Even under sanctions, Saddam remained a threat to Kuwaiti independence and Kurdish survival.
He supported terrorism in general, and his security apparatus had reached out to al Qaeda.
He pursued WMD and though our economic pressure and military strikes had more success than we thought in curbing those programs by the late 1990s, our political alliance of nations to keep that pressure on was dissolving and would have by now allowed Saddam to rapidly reconstitute a chemical arsenal and restart his nuclear drive.
In light of 9/11 and Saddam's loud celebration of that attack, it would have been reckless dereliction of duty to risk the continuation of Saddam's regime.
This assessment was once a bipartisan matter, as the vote for war in 2002 by a Republican House and Democratic Senate demonstrate:
Iraq's demonstrated capability and willingness to use weapons of mass destruction, the risk that the current Iraqi regime will either employ those weapons to launch a surprise attack against the United States or its Armed Forces or provide them to international terrorists who would do so, and the extreme magnitude of harm that would result to the United States and its citizens from such an attack, combine to justify action by the United States to defend itself[.]
Before this, in the 1990s, President Clinton had acted on the belief that Saddam was a threat. Congress had made regime change in Iraq our formal policy in regard to Saddam Hussein.
The declaration of war on Saddam's Iraq had wide bipartisan support--even among those who loudly screech that Bush lied.

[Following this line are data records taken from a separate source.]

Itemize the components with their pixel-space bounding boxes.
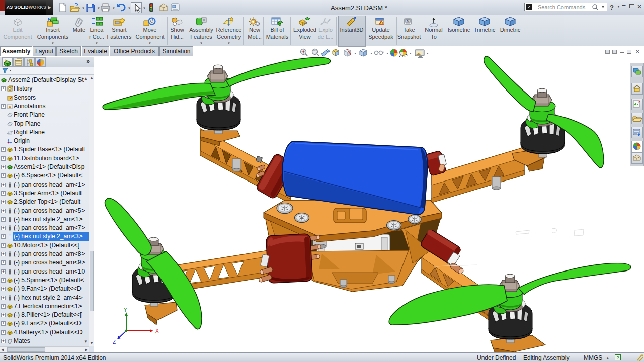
svg-text:A: A — [9, 104, 12, 109]
svg-text:X: X — [155, 328, 159, 334]
svg-text:!: ! — [380, 22, 381, 25]
svg-text:Z: Z — [113, 339, 116, 345]
svg-text:Y: Y — [124, 307, 127, 313]
svg-text:S: S — [407, 19, 409, 23]
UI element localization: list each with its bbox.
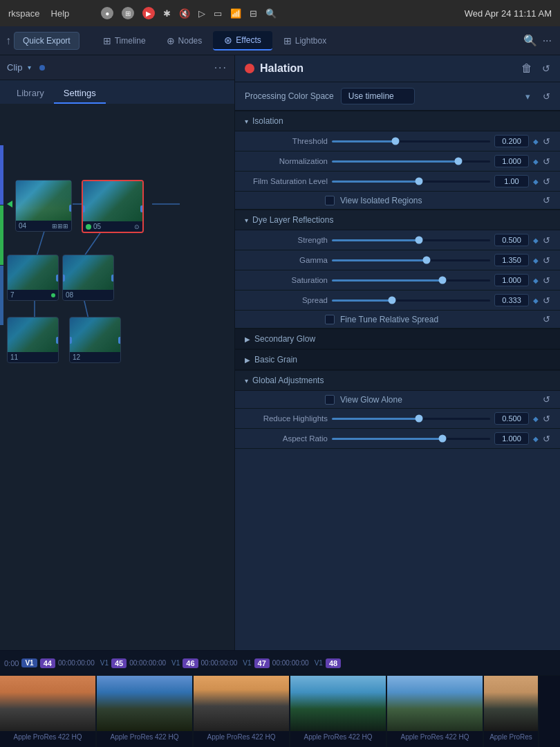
- saturation-slider[interactable]: [332, 279, 490, 282]
- reset-effect-button[interactable]: ↺: [542, 63, 550, 74]
- node-05-connector-left[interactable]: [82, 205, 85, 212]
- search-icon[interactable]: 🔍: [265, 8, 277, 19]
- aspect-ratio-keyframe-button[interactable]: ◆: [533, 435, 539, 443]
- filmstrip-item-5[interactable]: Apple ProRes: [484, 676, 539, 747]
- fine-tune-checkbox[interactable]: [325, 315, 335, 324]
- filmstrip-item-3[interactable]: Apple ProRes 422 HQ: [290, 676, 387, 747]
- threshold-keyframe-button[interactable]: ◆: [533, 138, 539, 145]
- clip-47-number[interactable]: 47: [254, 658, 270, 668]
- strength-value[interactable]: 0.500: [494, 234, 529, 246]
- threshold-reset-button[interactable]: ↺: [543, 136, 550, 147]
- filmstrip-item-0[interactable]: Apple ProRes 422 HQ: [0, 676, 97, 747]
- view-isolated-regions-checkbox[interactable]: [325, 196, 335, 205]
- clip-48-number[interactable]: 48: [326, 658, 341, 668]
- filmstrip-item-4[interactable]: Apple ProRes 422 HQ: [387, 676, 484, 747]
- normalization-reset-button[interactable]: ↺: [543, 156, 550, 167]
- normalization-value[interactable]: 1.000: [494, 155, 529, 167]
- reduce-highlights-value[interactable]: 0.500: [494, 412, 529, 425]
- view-glow-checkbox[interactable]: [325, 395, 335, 405]
- reduce-highlights-slider[interactable]: [332, 418, 490, 420]
- tab-library[interactable]: Library: [7, 84, 54, 104]
- gamma-keyframe-button[interactable]: ◆: [533, 257, 539, 264]
- spread-reset-button[interactable]: ↺: [543, 295, 550, 306]
- node-07-connector-right[interactable]: [56, 275, 59, 282]
- node-04[interactable]: 04 ⊞⊞⊞: [15, 180, 72, 232]
- node-12[interactable]: 12: [69, 317, 121, 363]
- delete-effect-button[interactable]: 🗑: [521, 62, 532, 75]
- gamma-reset-button[interactable]: ↺: [543, 255, 550, 266]
- strength-reset-button[interactable]: ↺: [543, 235, 550, 246]
- film-saturation-keyframe-button[interactable]: ◆: [533, 178, 539, 185]
- spread-slider[interactable]: [332, 299, 490, 302]
- aspect-ratio-reset-button[interactable]: ↺: [543, 434, 550, 444]
- clip-45-number[interactable]: 45: [111, 658, 127, 668]
- strength-slider[interactable]: [332, 239, 490, 241]
- workspace-label[interactable]: rkspace: [8, 8, 40, 19]
- threshold-thumb[interactable]: [391, 138, 399, 145]
- saturation-reset-button[interactable]: ↺: [543, 275, 550, 286]
- processing-reset-button[interactable]: ↺: [543, 91, 550, 102]
- film-saturation-reset-button[interactable]: ↺: [543, 176, 550, 187]
- node-05[interactable]: 05 ⊙: [82, 180, 144, 233]
- saturation-thumb[interactable]: [439, 277, 447, 284]
- aspect-ratio-thumb[interactable]: [439, 435, 447, 443]
- isolation-section-header[interactable]: ▾ Isolation: [235, 111, 560, 131]
- gamma-value[interactable]: 1.350: [494, 254, 529, 266]
- normalization-keyframe-button[interactable]: ◆: [533, 158, 539, 165]
- strength-keyframe-button[interactable]: ◆: [533, 237, 539, 244]
- view-isolated-reset-button[interactable]: ↺: [543, 195, 550, 205]
- fine-tune-reset-button[interactable]: ↺: [543, 314, 550, 324]
- gamma-thumb[interactable]: [423, 257, 431, 264]
- node-08-connector-left[interactable]: [62, 275, 65, 282]
- clip-options-button[interactable]: ···: [214, 62, 227, 74]
- threshold-slider[interactable]: [332, 140, 490, 142]
- timeline-clip-45[interactable]: 45 00:00:00:00 V1: [111, 658, 180, 668]
- node-12-connector-right[interactable]: [118, 337, 121, 344]
- processing-select[interactable]: Use timeline: [341, 88, 415, 104]
- strength-thumb[interactable]: [415, 237, 422, 244]
- filmstrip-item-1[interactable]: Apple ProRes 422 HQ: [97, 676, 194, 747]
- dye-layer-section-header[interactable]: ▾ Dye Layer Reflections: [235, 210, 560, 230]
- film-saturation-value[interactable]: 1.00: [494, 175, 529, 187]
- timeline-clip-48[interactable]: 48: [326, 658, 346, 668]
- timeline-clip-44[interactable]: 44 00:00:00:00 V1: [40, 658, 109, 668]
- normalization-thumb[interactable]: [455, 158, 463, 165]
- node-05-connector-right[interactable]: [140, 205, 144, 212]
- reduce-highlights-thumb[interactable]: [415, 415, 422, 423]
- node-07[interactable]: 7: [7, 255, 59, 301]
- saturation-value[interactable]: 1.000: [494, 274, 529, 286]
- filmstrip-item-2[interactable]: Apple ProRes 422 HQ: [194, 676, 290, 747]
- spread-thumb[interactable]: [389, 297, 396, 304]
- saturation-keyframe-button[interactable]: ◆: [533, 277, 539, 284]
- tab-timeline[interactable]: ⊞ Timeline: [93, 32, 156, 50]
- clip-46-number[interactable]: 46: [183, 658, 198, 668]
- secondary-glow-section-header[interactable]: ▶ Secondary Glow: [235, 329, 560, 349]
- node-12-connector-left[interactable]: [69, 337, 72, 344]
- clip-44-number[interactable]: 44: [40, 658, 55, 668]
- timeline-clip-46[interactable]: 46 00:00:00:00 V1: [183, 658, 251, 668]
- tab-settings[interactable]: Settings: [54, 84, 106, 104]
- node-08[interactable]: 08: [62, 255, 114, 301]
- reduce-highlights-keyframe-button[interactable]: ◆: [533, 415, 539, 423]
- gamma-slider[interactable]: [332, 259, 490, 261]
- reduce-highlights-reset-button[interactable]: ↺: [543, 414, 550, 424]
- view-glow-reset-button[interactable]: ↺: [543, 394, 550, 405]
- quick-export-button[interactable]: Quick Export: [14, 32, 80, 50]
- tab-lightbox[interactable]: ⊞ Lightbox: [274, 32, 336, 50]
- spread-value[interactable]: 0.333: [494, 294, 529, 306]
- node-04-connector-right[interactable]: [69, 205, 72, 212]
- aspect-ratio-value[interactable]: 1.000: [494, 432, 529, 445]
- node-08-connector-right[interactable]: [111, 275, 114, 282]
- global-adjustments-section-header[interactable]: ▾ Global Adjustments: [235, 370, 560, 391]
- normalization-slider[interactable]: [332, 160, 490, 163]
- timeline-clip-47[interactable]: 47 00:00:00:00 V1: [254, 658, 323, 668]
- film-saturation-thumb[interactable]: [415, 178, 422, 185]
- tab-nodes[interactable]: ⊕ Nodes: [157, 32, 212, 50]
- aspect-ratio-slider[interactable]: [332, 438, 490, 440]
- more-options-button[interactable]: ···: [540, 35, 554, 47]
- film-saturation-slider[interactable]: [332, 181, 490, 183]
- node-11[interactable]: 11: [7, 317, 59, 363]
- node-11-connector-right[interactable]: [56, 337, 59, 344]
- spread-keyframe-button[interactable]: ◆: [533, 297, 539, 304]
- enabled-indicator[interactable]: [245, 64, 254, 73]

The latest drivel that the Senate Intelligence Committee has put out is just an in-kind contribution to the presidential campaign (from the Weekly Standard link):
"In making the case for war, the administration repeatedly presented intelligence as fact when it was unsubstantiated, contradicted or even non-existent," Rockefeller said at a news conference. "As a result, the American people were led to believe that the threat from Iraq was much greater than actually existed."
Like when Jay Rockefeller called it an "imminent threat" on October 10, 2002? The Bush administration made the case that the Iraqi threat must be addressed before it was imminent. Rockefeller disagreed.

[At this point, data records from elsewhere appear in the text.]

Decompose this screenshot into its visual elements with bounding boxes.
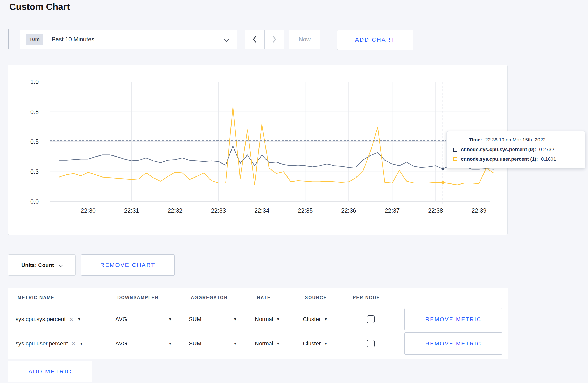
downsampler-select[interactable]: AVG▼ [115,340,172,347]
y-axis-tick-label: 0.0 [30,198,39,205]
caret-down-icon: ▼ [276,342,280,345]
x-axis-tick-label: 22:37 [385,207,400,214]
downsampler-select[interactable]: AVG▼ [115,316,172,323]
page-title: Custom Chart [9,2,70,12]
tooltip-series-label: cr.node.sys.cpu.sys.percent (0): [461,147,536,152]
remove-metric-button[interactable]: REMOVE METRIC [404,332,502,355]
remove-metric-label: REMOVE METRIC [425,341,481,347]
tooltip-series-row: cr.node.sys.cpu.user.percent (1): 0.1601 [453,156,578,162]
remove-metric-button[interactable]: REMOVE METRIC [404,308,502,330]
downsampler-value: AVG [115,316,127,323]
metric-name-select[interactable]: sys.cpu.user.percent × ▼ [16,340,115,347]
now-button-label: Now [299,36,311,43]
chevron-down-icon [58,263,63,267]
caret-down-icon: ▼ [233,342,237,345]
metric-row: sys.cpu.sys.percent × ▼ AVG▼ SUM▼ Normal… [8,307,508,331]
rate-select[interactable]: Normal▼ [255,316,280,323]
tooltip-series-row: cr.node.sys.cpu.sys.percent (0): 0.2732 [453,147,578,152]
hover-dot [442,168,444,170]
metric-name-value: sys.cpu.user.percent [16,340,68,347]
caret-down-icon: ▼ [168,342,172,345]
caret-down-icon[interactable]: ▼ [80,342,83,345]
rate-select[interactable]: Normal▼ [255,340,280,347]
chevron-left-icon [252,36,257,43]
per-node-checkbox[interactable] [367,315,375,323]
col-header-rate: RATE [255,295,303,300]
caret-down-icon: ▼ [324,317,328,321]
source-select[interactable]: Cluster▼ [303,316,328,323]
aggregator-value: SUM [189,340,201,347]
aggregator-select[interactable]: SUM▼ [189,316,237,323]
add-metric-button[interactable]: ADD METRIC [8,361,92,382]
add-chart-button[interactable]: ADD CHART [337,30,413,50]
remove-chart-button[interactable]: REMOVE CHART [81,254,175,276]
units-select-label: Units: Count [21,262,54,268]
add-chart-label: ADD CHART [355,37,395,43]
x-axis-tick-label: 22:39 [472,207,487,214]
y-axis-tick-label: 0.8 [30,109,39,115]
caret-down-icon: ▼ [276,317,280,321]
next-time-button[interactable] [265,30,284,49]
tooltip-time-row: Time: 22:38:10 on Mar 15th, 2022 [453,137,578,143]
caret-down-icon[interactable]: ▼ [77,317,81,321]
y-axis-tick-label: 0.3 [30,168,39,175]
downsampler-value: AVG [115,340,127,347]
x-axis-tick-label: 22:38 [428,207,443,214]
x-axis-tick-label: 22:31 [124,207,139,214]
metric-name-select[interactable]: sys.cpu.sys.percent × ▼ [16,316,115,323]
rate-value: Normal [255,340,273,347]
chart-tooltip: Time: 22:38:10 on Mar 15th, 2022 cr.node… [446,131,585,168]
y-axis-tick-label: 1.0 [30,79,39,85]
caret-down-icon: ▼ [324,342,328,345]
aggregator-value: SUM [189,316,201,323]
col-header-source: SOURCE [303,295,351,300]
chart-card: 0.00.30.50.81.022:3022:3122:3222:3322:34… [8,65,508,235]
metrics-table: METRIC NAME DOWNSAMPLER AGGREGATOR RATE … [8,288,508,359]
col-header-per-node: PER NODE [351,295,395,300]
aggregator-select[interactable]: SUM▼ [189,340,237,347]
hover-dot [442,181,444,184]
x-axis-tick-label: 22:30 [81,207,96,214]
metrics-table-header: METRIC NAME DOWNSAMPLER AGGREGATOR RATE … [8,288,508,307]
time-nav-group [245,30,284,49]
col-header-aggregator: AGGREGATOR [189,295,255,300]
x-axis-tick-label: 22:35 [298,207,313,214]
toolbar-divider [8,29,9,49]
caret-down-icon: ▼ [233,317,237,321]
tooltip-series-value: 0.2732 [539,147,554,152]
remove-chart-label: REMOVE CHART [100,262,156,268]
tooltip-series-label: cr.node.sys.cpu.user.percent (1): [461,156,538,162]
chevron-right-icon [272,36,277,43]
sys-series-swatch-icon [453,148,457,152]
chevron-down-icon [224,36,229,42]
series-line-0 [59,146,493,169]
metric-name-value: sys.cpu.sys.percent [16,316,66,323]
clear-metric-icon[interactable]: × [72,340,75,347]
source-value: Cluster [303,340,321,347]
tooltip-time-value: 22:38:10 on Mar 15th, 2022 [485,137,545,143]
clear-metric-icon[interactable]: × [69,316,73,323]
user-series-swatch-icon [453,157,457,161]
units-select[interactable]: Units: Count [8,254,76,276]
x-axis-tick-label: 22:36 [341,207,356,214]
timeseries-chart[interactable]: 0.00.30.50.81.022:3022:3122:3222:3322:34… [8,65,507,235]
time-range-badge: 10m [26,34,43,45]
x-axis-tick-label: 22:32 [167,207,183,214]
now-button[interactable]: Now [289,30,320,49]
caret-down-icon: ▼ [168,317,172,321]
custom-chart-page: Custom Chart 10m Past 10 Minutes Now ADD… [0,0,588,383]
time-range-select[interactable]: 10m Past 10 Minutes [20,30,237,49]
add-metric-label: ADD METRIC [29,368,72,375]
source-value: Cluster [303,316,321,323]
rate-value: Normal [255,316,273,323]
col-header-metric-name: METRIC NAME [16,295,115,300]
y-axis-tick-label: 0.5 [30,138,39,145]
per-node-checkbox[interactable] [367,340,375,347]
remove-metric-label: REMOVE METRIC [425,316,481,322]
tooltip-series-value: 0.1601 [541,156,556,162]
x-axis-tick-label: 22:33 [211,207,226,214]
prev-time-button[interactable] [245,30,265,49]
tooltip-time-label: Time: [469,137,482,143]
source-select[interactable]: Cluster▼ [303,340,328,347]
series-line-1 [59,107,493,185]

"There has been some debate over how 'imminent' a threat Iraq poses. I do believe that Iraq poses an imminent threat, but I also believe that after September 11, that question is increasingly outdated."
It's also worth pointing out that the Jay Rockefeller who today accuses the Bush administration of inventing the threat posed by Iraq-al Qaeda collaboration once saw "a substantial connection" between the two and warned about the consequences of leaving Iraq to pass its WMD to Osama bin Laden. On February 5, 2003, Rockefeller said: "The fact that Zarqawi certainly is related to the death of the U.S. aid officer and that he is very close to bin Laden puts at rest, in fairly dramatic terms, that there is at least a substantial connection between Saddam and al Qaeda."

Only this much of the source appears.